If I totally screw up by most conventional standards like that, where can I fall back to? Who can back me up? At least I have a house to go back in Hanoi. I also believe my family would still accept me. It feels exciting to be an independent adult, but that excitement is only possible by knowing that a family is always behind me.

If your answer is somewhat positive like mine, then it’s worth a moment pausing to feel thankful for the safe base that we are given. Many of us had this experience before: after going out in the snow, rain or cold wind for a long day, we are able to go back to a room with heater on and take a warm shower. It felt so good! That discomfort may seem nothing in comparison to the greater adversities many others have faced in their lives, but it is relevant enough to remind myself of how important and lucky I am to have somewhere to fall back on.

This exercise is useful because we don’t usually think about the worst case.  It’s always good to prepare ourselves mentally, not only because it makes us ready when the ordeal actually comes but also because it makes the inherent uncertainty in future a lot more tolerable.
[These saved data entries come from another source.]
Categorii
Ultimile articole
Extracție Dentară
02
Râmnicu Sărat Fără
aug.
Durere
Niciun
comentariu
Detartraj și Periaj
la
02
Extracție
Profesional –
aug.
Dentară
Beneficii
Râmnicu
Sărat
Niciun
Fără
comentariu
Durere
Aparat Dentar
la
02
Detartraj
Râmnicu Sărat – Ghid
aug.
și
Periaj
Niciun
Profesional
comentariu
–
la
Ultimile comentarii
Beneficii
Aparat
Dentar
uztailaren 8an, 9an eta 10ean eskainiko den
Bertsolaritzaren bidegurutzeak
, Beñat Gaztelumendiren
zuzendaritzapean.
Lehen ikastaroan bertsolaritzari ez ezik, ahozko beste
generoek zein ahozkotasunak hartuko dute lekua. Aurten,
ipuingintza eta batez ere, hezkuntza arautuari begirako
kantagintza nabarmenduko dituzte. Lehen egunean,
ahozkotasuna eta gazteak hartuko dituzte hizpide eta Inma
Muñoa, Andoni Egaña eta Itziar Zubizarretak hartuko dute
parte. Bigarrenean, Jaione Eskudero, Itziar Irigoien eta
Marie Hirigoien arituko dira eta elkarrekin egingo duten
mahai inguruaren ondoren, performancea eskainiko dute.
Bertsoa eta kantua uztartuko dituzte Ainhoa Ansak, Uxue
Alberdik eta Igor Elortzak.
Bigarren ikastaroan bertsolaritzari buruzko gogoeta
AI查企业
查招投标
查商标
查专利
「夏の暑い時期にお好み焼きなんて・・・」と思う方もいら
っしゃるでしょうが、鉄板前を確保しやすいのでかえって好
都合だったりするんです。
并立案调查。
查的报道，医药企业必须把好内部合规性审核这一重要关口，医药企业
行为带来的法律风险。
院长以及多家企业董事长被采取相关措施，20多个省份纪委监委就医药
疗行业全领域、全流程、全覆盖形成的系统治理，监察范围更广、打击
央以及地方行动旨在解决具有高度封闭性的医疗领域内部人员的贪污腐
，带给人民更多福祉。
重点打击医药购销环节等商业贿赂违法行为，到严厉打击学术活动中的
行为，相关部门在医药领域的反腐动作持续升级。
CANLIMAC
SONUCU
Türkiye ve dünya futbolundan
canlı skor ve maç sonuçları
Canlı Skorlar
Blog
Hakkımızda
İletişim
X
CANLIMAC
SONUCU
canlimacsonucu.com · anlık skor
My most screwed up scenario isn’t too bad after all. (As you can easily sense I’m naturally pretty optimistic; that’s why I often try to be pessimistic to balance out and become more realistic).
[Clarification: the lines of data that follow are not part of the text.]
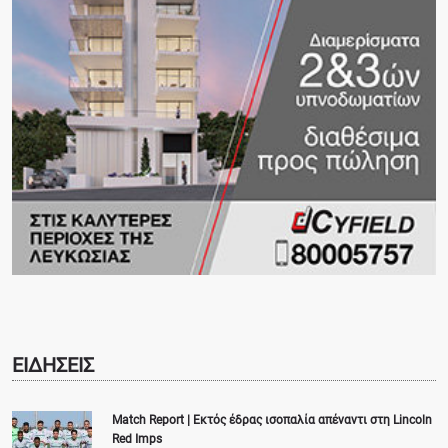
ΕΙΔΗΣΕΙΣ
Match Report | Εκτός έδρας ισοπαλία απέναντι στη Lincoln
Red Imps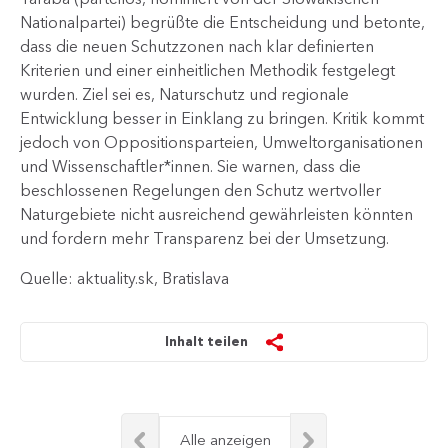
Nationalpartei) begrüßte die Entscheidung und betonte,
dass die neuen Schutzzonen nach klar definierten
Kriterien und einer einheitlichen Methodik festgelegt
wurden. Ziel sei es, Naturschutz und regionale
Entwicklung besser in Einklang zu bringen. Kritik kommt
jedoch von Oppositionsparteien, Umweltorganisationen
und Wissenschaftler*innen. Sie warnen, dass die
beschlossenen Regelungen den Schutz wertvoller
Naturgebiete nicht ausreichend gewährleisten könnten
und fordern mehr Transparenz bei der Umsetzung.
Quelle: aktuality.sk, Bratislava
Inhalt teilen
Alle anzeigen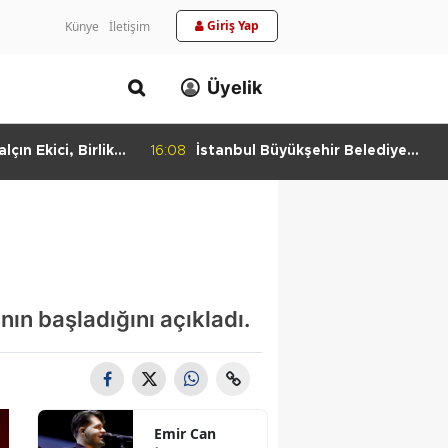
Giriş Yap
Künye
İletişim
Üyelik
ükşehir Belediye
16:07
İBB Başkan Vekili Nuri Aslan’da
i Nuri Aslan’dan
Silivri’de Devam Eden
iyesine Ziyaret
Çalışmalara Yakın Takip
ın başladığını açıkladı.
Emir Can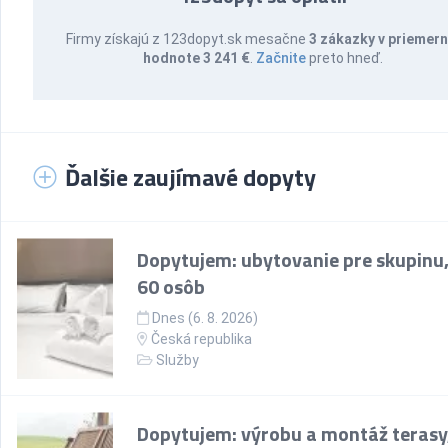
Firmy získajú z 123dopyt.sk mesačne
3 zákazky v priemern
hodnote 3 241 €
.
Začnite
preto hneď.
Ďalšie zaujímavé dopyty
Dopytujem: ubytovanie pre skupinu,
60 osôb
Dnes (6. 8. 2026)
Česká republika
Služby
Dopytujem: výrobu a montáž terasy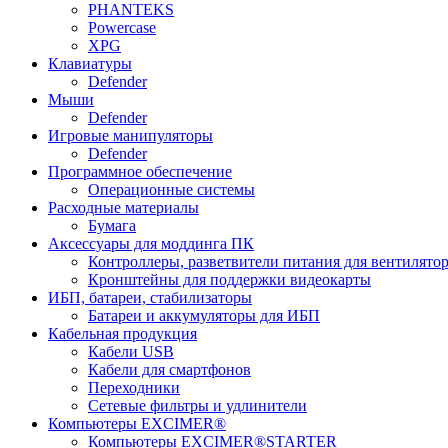
PHANTEKS
Powercase
XPG
Клавиатуры
Defender
Мыши
Defender
Игровые манипуляторы
Defender
Программное обеспечение
Операционные системы
Расходные материалы
Бумага
Аксессуары для моддинга ПК
Контроллеры, разветвители питания для вентилято
Кронштейны для поддержки видеокарты
ИБП, батареи, стабилизаторы
Батареи и аккумуляторы для ИБП
Кабельная продукция
Кабели USB
Кабели для смартфонов
Переходники
Сетевые фильтры и удлинители
Компьютеры EXCIMER®
Компьютеры EXCIMER®STARTER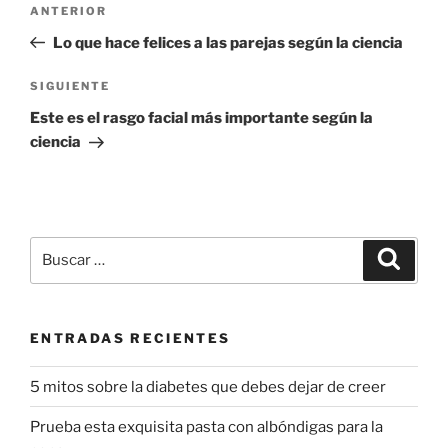
Entrada
ANTERIOR
de
anterior:
Lo que hace felices a las parejas según la ciencia
entradas
Siguiente
SIGUIENTE
entrada
Este es el rasgo facial más importante según la
ciencia
Buscar
Buscar
por:
ENTRADAS RECIENTES
5 mitos sobre la diabetes que debes dejar de creer
Prueba esta exquisita pasta con albóndigas para la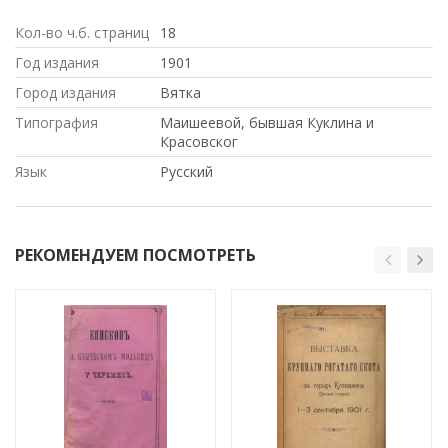
Кол-во ч.б. страниц
18
Год издания
1901
Город издания
Вятка
Типография
Маишеевой, бывшая Куклина и
Красовског
Язык
Русский
РЕКОМЕНДУЕМ ПОСМОТРЕТЬ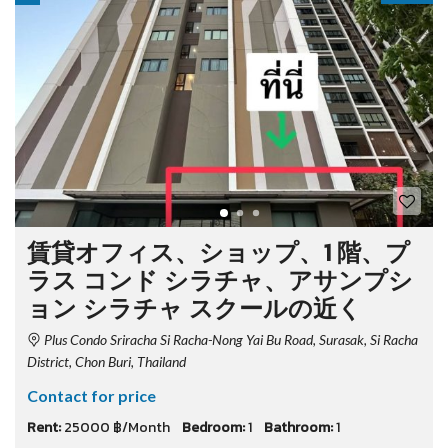
賃貸オフィス、ショップ、1 階、プ
ラス コンド シラチャ、アサンプシ
ョン シラチャ スクールの近く
Plus Condo Sriracha Si Racha-Nong Yai Bu Road, Surasak, Si Racha
District, Chon Buri, Thailand
Contact for price
Rent:
25000 ฿/Month
Bedroom:
1
Bathroom:
1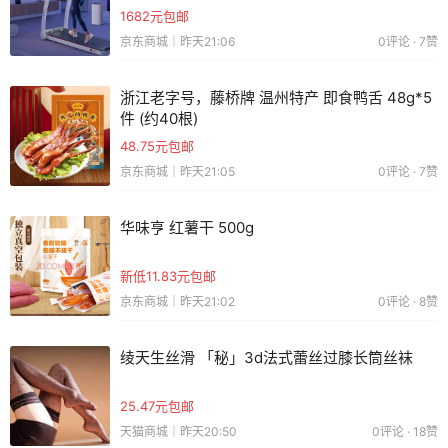
1682元包邮
京东商城｜昨天21:06
0评论 · 7赞
浙江老字号，藤桥牌 温州特产 即食鸭舌 48g*5
件 (约40根)
48.75元包邮
京东商城｜昨天21:05
0评论 · 7赞
华味亨 红薯干 500g
新低11.83元包邮
京东商城｜昨天21:02
0评论 · 8赞
绫天生丝滑 「秘」3d法式蕾丝过膝长筒丝袜
25.47元包邮
天猫商城｜昨天20:50
0评论 · 18赞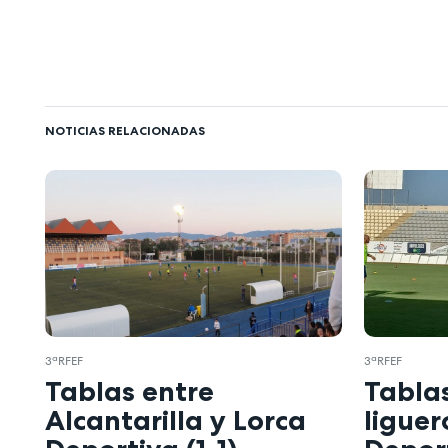
NOTICIAS RELACIONADAS
3ªRFEF
3ªRFEF
Tablas entre
Tablas
Alcantarilla y Lorca
liguer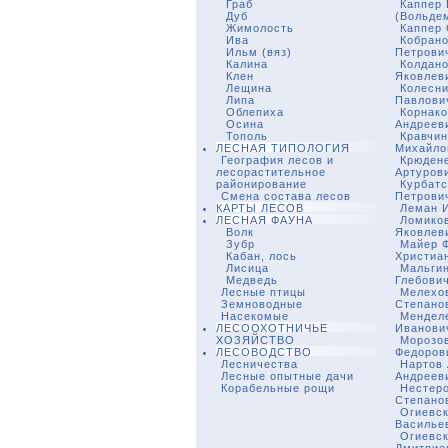
Граб
Каппер
Дуб
(Вольде
Жимолость
Каппер 
Ива
Кобрано
Ильм (вяз)
Петрови
Калина
Колдано
Клен
Яковлев
Лещина
Колесни
Липа
Павлови
Облепиха
Корнако
Осина
Андреев
Тополь
Кравчин
ЛЕСНАЯ ТИПОЛОГИЯ
Михайло
География лесов и
Крюден
лесорастительное
Артуров
районирование
Курбатс
Смена состава лесов
Петрови
КАРТЫ ЛЕСОВ
Леман И
ЛЕСНАЯ ФАУНА
Ломико
Волк
Яковлев
Зубр
Майер 
Кабан, лось
Христиа
Лисица
Мальги
Медведь
Глебови
Лесные птицы
Мелехо
Земноводные
Степано
Насекомые
Мендел
ЛЕСООХОТНИЧЬЕ
Иванови
ХОЗЯЙСТВО
Морозов
ЛЕСОВОДСТВО
Федоров
Лесничества
Нартов
Лесные опытные дачи
Андреев
Корабельные рощи
Нестер
Степано
Огиевск
Василье
Огиевск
Another lesson I learnt is that gratitude and hope go together. We only feel grateful if we can evaluate how our current situation is better than another one, and if we can think that way, we can also realize that we can do better. It is very relevant to me, because I have spent too much time thinking about the best thing I can do. Having ambitions is good, but I have to be careful not to let it reign over so much that I forget my safe base. This skill to manage oneself is difficult, and I need more practice.

The last thing is that I have convinced myself even more that the safe base is indeed crucial. So if I want to best help others (yeah, I use the word “best” again – such obsession with optimization), I should focus on helping them develop stronger bases. Or even start with making more people realize the importance of having a safe base.

I’m so going to set myself a reminder to read this post again when I feel screwed up 😀

p/s: I’m experimenting with writing shorter post. I think I will improve my writing more by engaging with readers more frequently instead of spending more time on a huge article. Plus, one of my biggest mistakes has been the failure to take my own motivation into account. I simply get bored, distracted or demotivated to continue writing, especially as the post often gets longer and more disorganized. Writing blog suits me better because I know some of my friends will read it. You are my safe base.